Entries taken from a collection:
# # # #
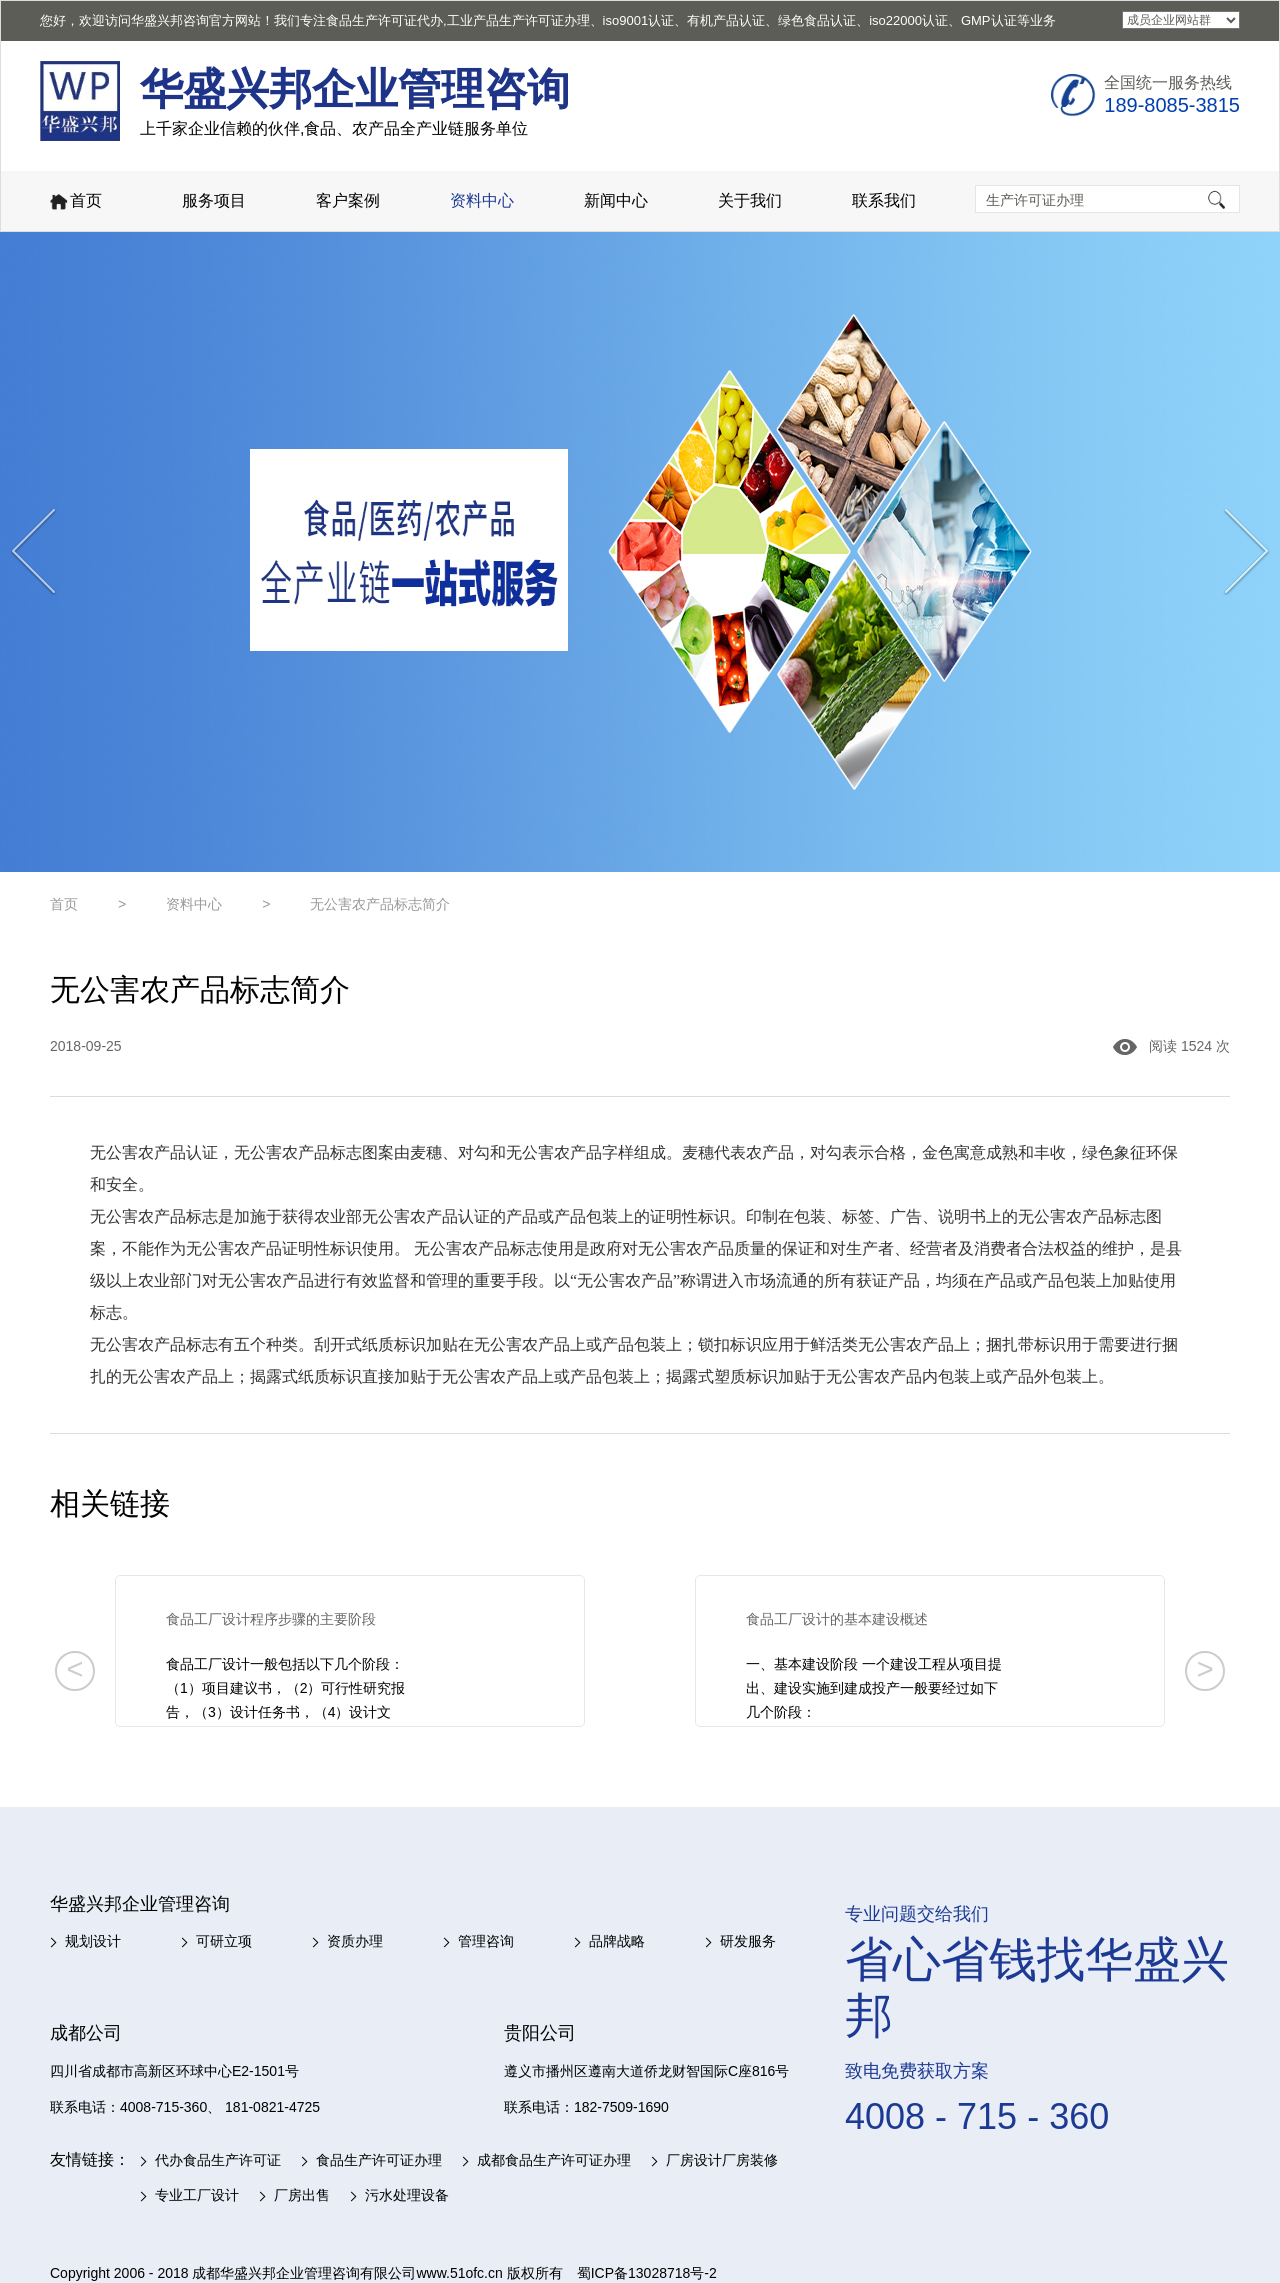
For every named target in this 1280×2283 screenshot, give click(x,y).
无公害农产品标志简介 (380, 904)
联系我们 (884, 200)
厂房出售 (302, 2195)
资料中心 (482, 200)
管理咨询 (486, 1941)
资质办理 (355, 1941)
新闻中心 (616, 200)
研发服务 (748, 1941)
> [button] (1205, 1669)
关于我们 (750, 200)
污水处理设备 (407, 2195)
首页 (74, 202)
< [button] (74, 1669)
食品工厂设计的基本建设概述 (837, 1619)
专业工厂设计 (197, 2195)
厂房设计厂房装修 (722, 2160)
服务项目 (214, 200)
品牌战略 (617, 1941)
# # # #
Task prompt: Reproduce the data above word for word, but leave the images out.

Answer to this exercise:
For every named target in this 1280×2283 screenshot, give click(x,y).
无公害农产品标志简介 (380, 904)
联系我们 (884, 200)
厂房出售 (302, 2195)
资料中心 (482, 200)
管理咨询 (486, 1941)
资质办理 (355, 1941)
新闻中心 (616, 200)
研发服务 (748, 1941)
> [button] (1205, 1669)
关于我们 (750, 200)
污水处理设备 (407, 2195)
首页 (74, 202)
< [button] (74, 1669)
食品工厂设计的基本建设概述 (837, 1619)
专业工厂设计 (197, 2195)
厂房设计厂房装修 (722, 2160)
服务项目 (214, 200)
品牌战略 (617, 1941)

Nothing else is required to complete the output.